The data –
=== Section Start ===

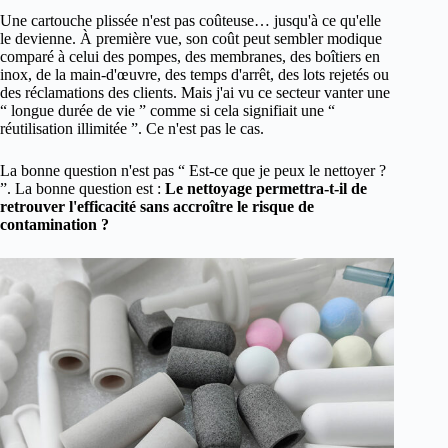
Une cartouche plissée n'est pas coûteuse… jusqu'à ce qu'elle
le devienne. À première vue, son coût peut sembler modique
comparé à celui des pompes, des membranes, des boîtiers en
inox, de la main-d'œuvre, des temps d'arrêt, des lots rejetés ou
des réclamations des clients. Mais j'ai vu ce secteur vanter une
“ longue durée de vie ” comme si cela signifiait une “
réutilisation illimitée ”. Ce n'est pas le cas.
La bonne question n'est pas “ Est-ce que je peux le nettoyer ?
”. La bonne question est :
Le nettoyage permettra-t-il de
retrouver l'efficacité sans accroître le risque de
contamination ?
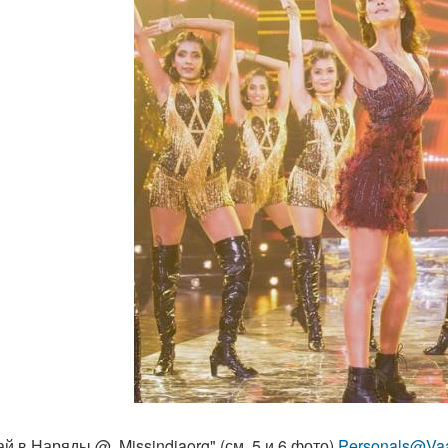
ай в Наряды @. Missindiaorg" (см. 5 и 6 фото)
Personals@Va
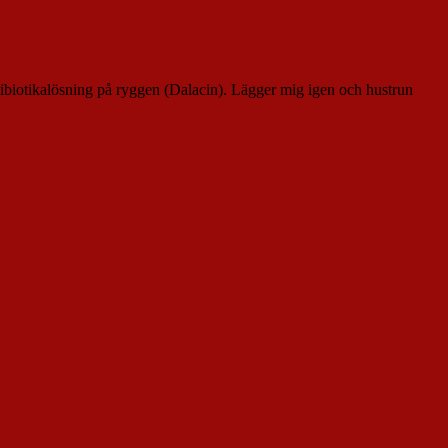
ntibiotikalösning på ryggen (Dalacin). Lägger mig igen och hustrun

=== Section End ===

What are the lines in the records above, word for word, from the one containing "des réclamations des" through the one containing "ай в Наряды", both ends included and pictures left out?

des réclamations des clients. Mais j'ai vu ce secteur vanter une
“ longue durée de vie ” comme si cela signifiait une “
réutilisation illimitée ”. Ce n'est pas le cas.
La bonne question n'est pas “ Est-ce que je peux le nettoyer ?
”. La bonne question est :
Le nettoyage permettra-t-il de
retrouver l'efficacité sans accroître le risque de
contamination ?
ай в Наряды @. Missindiaorg" (см. 5 и 6 фото)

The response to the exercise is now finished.